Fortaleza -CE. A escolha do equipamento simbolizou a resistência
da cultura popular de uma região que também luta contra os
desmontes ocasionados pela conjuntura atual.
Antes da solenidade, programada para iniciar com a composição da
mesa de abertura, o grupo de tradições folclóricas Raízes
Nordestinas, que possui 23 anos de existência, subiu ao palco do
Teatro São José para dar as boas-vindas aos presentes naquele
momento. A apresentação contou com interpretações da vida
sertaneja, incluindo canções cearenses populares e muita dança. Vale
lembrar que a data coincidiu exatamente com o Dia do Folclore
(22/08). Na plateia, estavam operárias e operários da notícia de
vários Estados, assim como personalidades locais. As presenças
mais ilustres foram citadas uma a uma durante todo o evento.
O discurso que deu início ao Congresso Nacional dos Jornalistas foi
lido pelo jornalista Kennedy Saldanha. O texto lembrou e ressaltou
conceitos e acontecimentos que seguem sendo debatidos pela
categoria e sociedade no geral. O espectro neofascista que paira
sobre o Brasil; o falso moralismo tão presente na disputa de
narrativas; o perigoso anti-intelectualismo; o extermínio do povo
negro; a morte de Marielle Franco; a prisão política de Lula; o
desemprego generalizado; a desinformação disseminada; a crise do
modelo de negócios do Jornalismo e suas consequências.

....

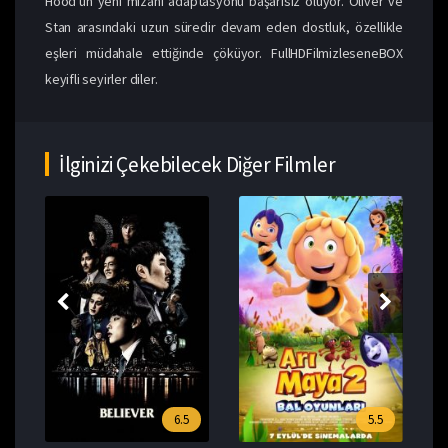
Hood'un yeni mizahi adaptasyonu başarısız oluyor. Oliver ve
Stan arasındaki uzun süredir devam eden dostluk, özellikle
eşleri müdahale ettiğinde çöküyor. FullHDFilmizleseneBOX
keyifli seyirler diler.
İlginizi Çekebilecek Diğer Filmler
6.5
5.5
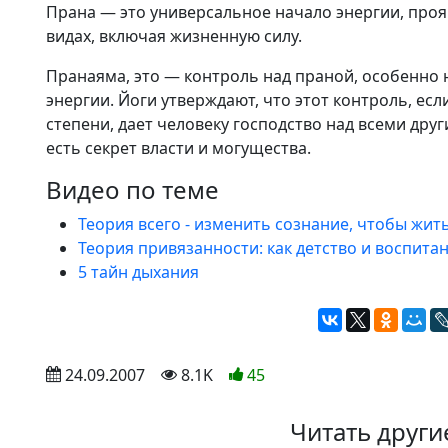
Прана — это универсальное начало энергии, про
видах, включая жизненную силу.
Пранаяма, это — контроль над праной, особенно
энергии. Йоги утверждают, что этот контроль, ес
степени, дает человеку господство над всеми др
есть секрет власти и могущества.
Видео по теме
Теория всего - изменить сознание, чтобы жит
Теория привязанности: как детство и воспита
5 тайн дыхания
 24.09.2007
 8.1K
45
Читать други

....

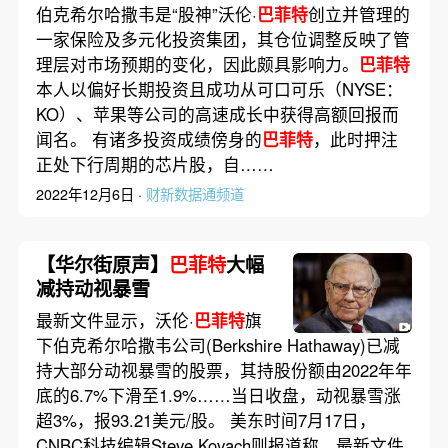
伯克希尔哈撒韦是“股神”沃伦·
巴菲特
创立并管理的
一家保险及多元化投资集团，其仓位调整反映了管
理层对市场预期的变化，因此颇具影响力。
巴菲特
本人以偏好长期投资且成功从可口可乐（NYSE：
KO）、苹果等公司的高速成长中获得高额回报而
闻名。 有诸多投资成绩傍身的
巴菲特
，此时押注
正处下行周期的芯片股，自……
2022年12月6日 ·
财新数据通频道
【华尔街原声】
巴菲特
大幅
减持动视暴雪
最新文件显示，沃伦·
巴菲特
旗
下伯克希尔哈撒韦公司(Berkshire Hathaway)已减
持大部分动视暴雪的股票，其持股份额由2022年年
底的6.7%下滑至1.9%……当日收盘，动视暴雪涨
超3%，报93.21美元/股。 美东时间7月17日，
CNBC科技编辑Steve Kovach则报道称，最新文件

....

#### Work to be completed:
Check each line in the records above for the word "Теория". Return those that have it.

#### Output for this task:
Теория всего - изменить сознание, чтобы жит
Теория привязанности: как детство и воспита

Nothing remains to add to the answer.